- _EXERCISE DESCRIPTION_
Please output exactly the lines below, starting at the line that has "the usefulness of" and ending at the line that has "agroind.science@unitru.edu.pe (122, 2443)", both included; leave out all pictures and include nothing else.

(Saved data entries)
*** Begin section ***

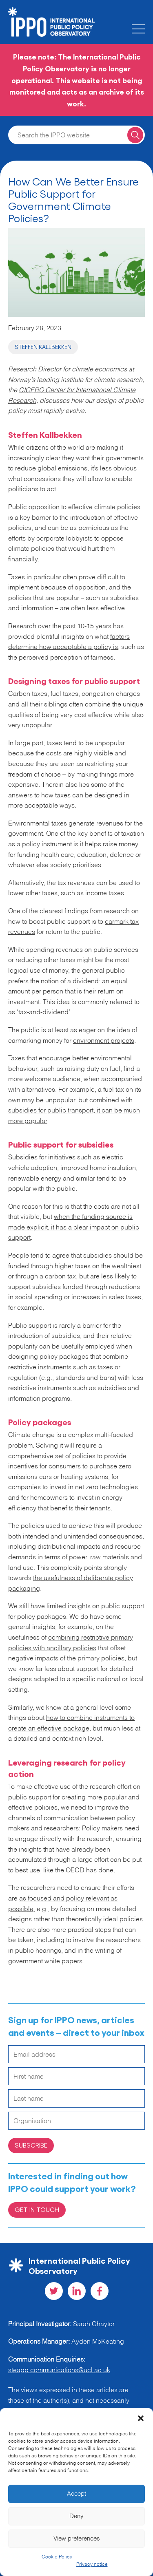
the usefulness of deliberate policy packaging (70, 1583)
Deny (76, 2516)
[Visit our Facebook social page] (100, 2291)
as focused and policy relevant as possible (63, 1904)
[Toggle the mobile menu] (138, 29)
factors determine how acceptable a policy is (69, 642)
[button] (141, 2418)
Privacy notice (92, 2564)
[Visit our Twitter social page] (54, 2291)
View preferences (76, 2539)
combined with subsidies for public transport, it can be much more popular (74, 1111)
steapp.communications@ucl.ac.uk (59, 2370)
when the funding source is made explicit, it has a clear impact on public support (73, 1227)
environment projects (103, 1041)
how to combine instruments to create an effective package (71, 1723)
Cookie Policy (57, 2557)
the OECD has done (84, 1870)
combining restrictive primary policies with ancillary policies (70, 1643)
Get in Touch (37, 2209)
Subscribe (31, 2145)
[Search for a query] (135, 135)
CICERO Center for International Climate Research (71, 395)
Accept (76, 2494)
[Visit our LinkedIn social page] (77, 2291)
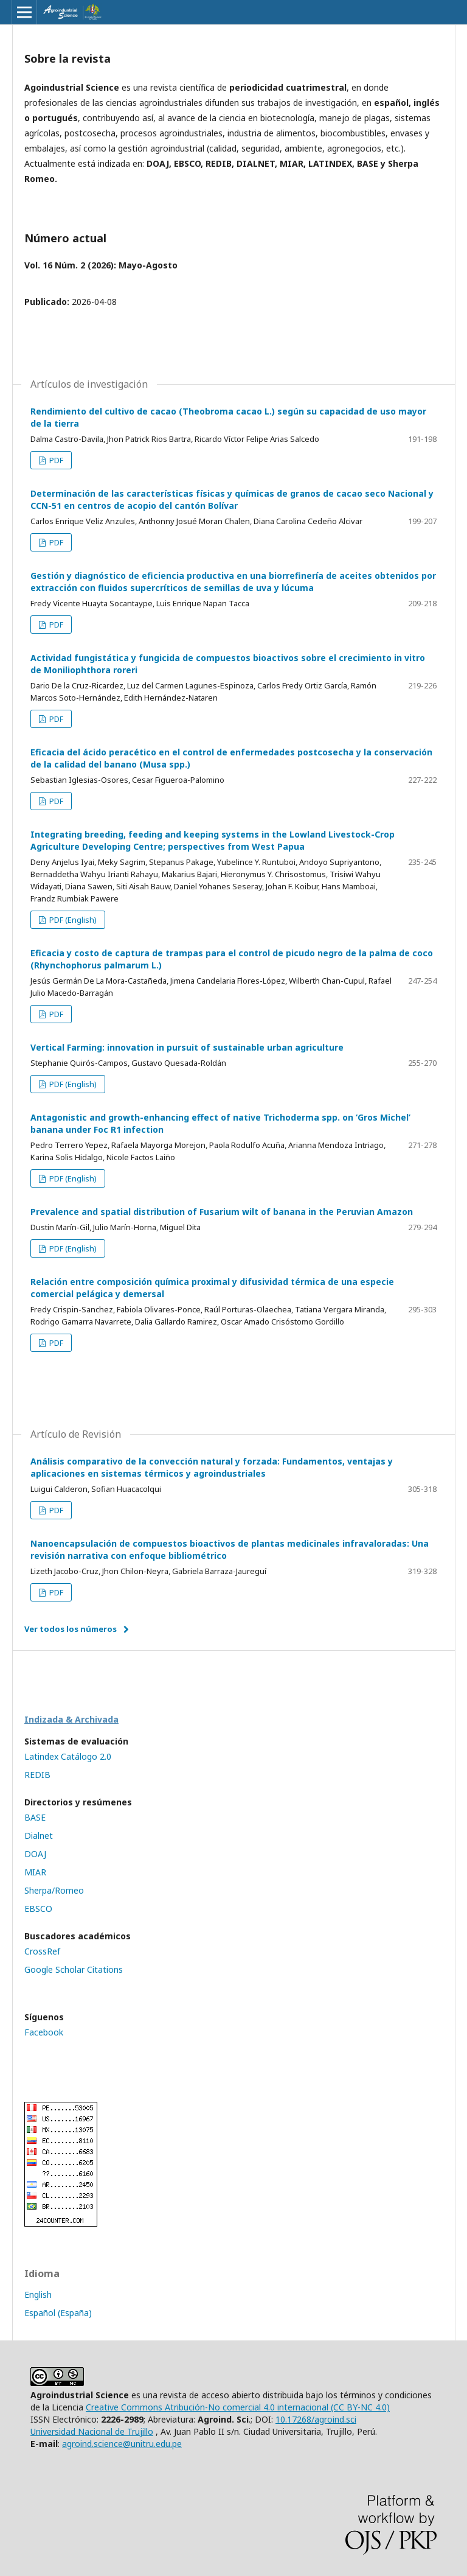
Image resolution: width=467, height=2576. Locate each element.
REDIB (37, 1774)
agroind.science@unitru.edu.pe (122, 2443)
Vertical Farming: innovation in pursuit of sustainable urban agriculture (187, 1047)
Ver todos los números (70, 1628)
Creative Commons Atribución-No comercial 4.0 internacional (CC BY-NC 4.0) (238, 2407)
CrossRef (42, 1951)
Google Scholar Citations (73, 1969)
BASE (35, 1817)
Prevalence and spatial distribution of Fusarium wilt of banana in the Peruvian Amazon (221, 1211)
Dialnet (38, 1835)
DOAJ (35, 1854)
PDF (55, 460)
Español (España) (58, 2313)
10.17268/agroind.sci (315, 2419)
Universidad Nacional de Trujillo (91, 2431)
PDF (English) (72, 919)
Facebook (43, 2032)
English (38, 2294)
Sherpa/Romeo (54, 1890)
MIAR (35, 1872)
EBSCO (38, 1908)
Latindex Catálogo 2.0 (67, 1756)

*** End section ***
*** Begin section ***

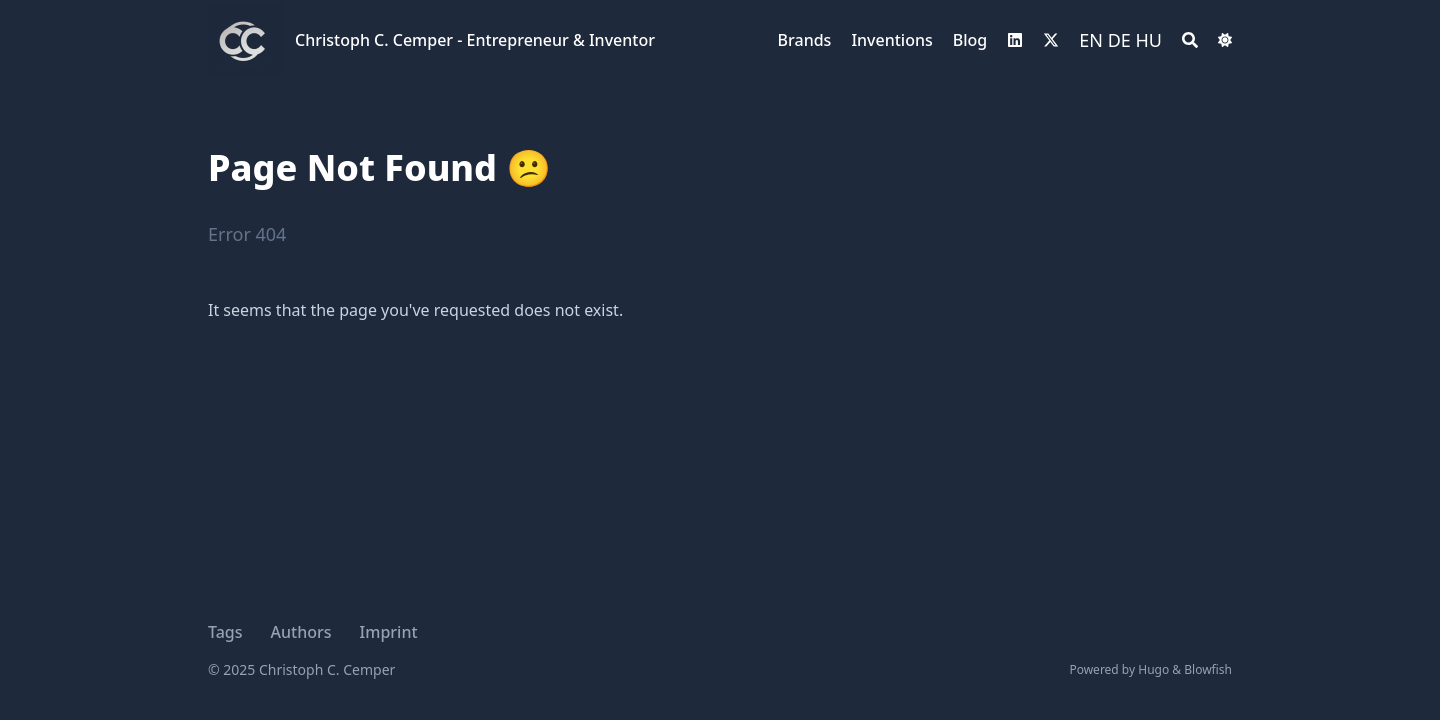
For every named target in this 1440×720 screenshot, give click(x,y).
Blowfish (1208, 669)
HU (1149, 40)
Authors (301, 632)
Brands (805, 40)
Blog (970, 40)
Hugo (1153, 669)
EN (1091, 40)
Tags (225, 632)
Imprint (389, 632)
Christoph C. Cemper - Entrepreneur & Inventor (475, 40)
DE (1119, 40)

*** End section ***

- _RESULT_
the usefulness of deliberate policy packaging (70, 1583)
Deny (76, 2516)
[Visit our Facebook social page] (100, 2291)
as focused and policy relevant as possible (63, 1904)
[Toggle the mobile menu] (138, 29)
factors determine how acceptable a policy is (69, 642)
[button] (141, 2418)
Privacy notice (92, 2564)
[Visit our Twitter social page] (54, 2291)
View preferences (76, 2539)
combined with subsidies for public transport, it can be much more popular (74, 1111)
steapp.communications@ucl.ac.uk (59, 2370)
when the funding source is made explicit, it has a clear impact on public support (73, 1227)
environment projects (103, 1041)
how to combine instruments to create an effective package (71, 1723)
Cookie Policy (57, 2557)
the OECD has done (84, 1870)
combining restrictive primary policies with ancillary policies (70, 1643)
Get in Touch (37, 2209)
Subscribe (31, 2145)
[Search for a query] (135, 135)
CICERO Center for International Climate Research (71, 395)
Accept (76, 2494)
[Visit our LinkedIn social page] (77, 2291)
Image resolution: width=467, height=2576. Locate each element.
REDIB (37, 1774)
agroind.science@unitru.edu.pe (122, 2443)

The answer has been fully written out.